AMEG – Perkuliahan tatap muka (luar jaringan – Luring) di masa pandemi dibahas dalam Bincang dan Obrolan Santai (Bonsai) bersama para pakar dari Universitas Brawijaya (UB), Senin (3/5/21), menghadirkan tiga narasumber, yakni Rektor UB, Prof Dr Ir Nuhfil AR MS, Wakil Rektor Bidang Akademik Prof Dr Aulanni’am drh DES, serta pakar kebijakan publik, Prof Dr Bambang Supriyono MS.
Pada awal dialog, Nuhfil mengatakan, pembelajaran tatap muka diprioritaskan bagi mahasiswa yang belum pernah menyentuh kampus sama sekali, yakni mahasiswa semester 1 dan semester 3 tahun akademik 2021-2022, yang berjumlah separuh dari total mahasiswa UB.
Mereka dibagi ke dalam dua shift, sehingga yang masuk ke kampus hanya 25 persen dari total jumlah mahasiswa. Skema pembelajaran itu disebut sebagai blended learning atau pembelajaran secara tatap muka dan Daring sekaligus.
“Semester 1 dan semester 3 yang boleh masuk ke Malang. Yang lainnya tidak boleh, kecuali yang tugas akhir,” kata Nuhfil Sembari menegaskan pihaknya tetap berhati-hati dan disiplin menjalankan protokol kesehatan.

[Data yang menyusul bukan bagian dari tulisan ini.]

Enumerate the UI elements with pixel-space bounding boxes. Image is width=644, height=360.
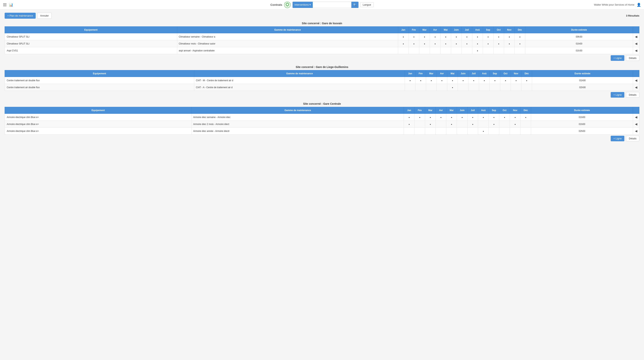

Ada berbagai pertimbangan mengapa UB memutuskan menerapkan kuliah tatap muka pada semester mendatang, salah satunya karena skala pandemi sudah menurun. Selain itu semua fakultas di UB sudah siap dengan protokol kesehatan dan kuliah tatap muka terbatas dengan kuota 25 persen.
Pertimbangan lainnya, karena keinginan mahasiswa yang banyak menghendaki pembelajaran di kampus. Terutama mahasiswa angkatan baru yang belum pernah merasakan duduk di kursi kampus.
“Yang belum pernah ke kampus yang didahulukan (semester 1 dan 3 tahun akademik 2021-2022). Karena banyak mahasiswa yang datang ke Malang hanya karena ingin tahu kampusnya,” pungkasnya.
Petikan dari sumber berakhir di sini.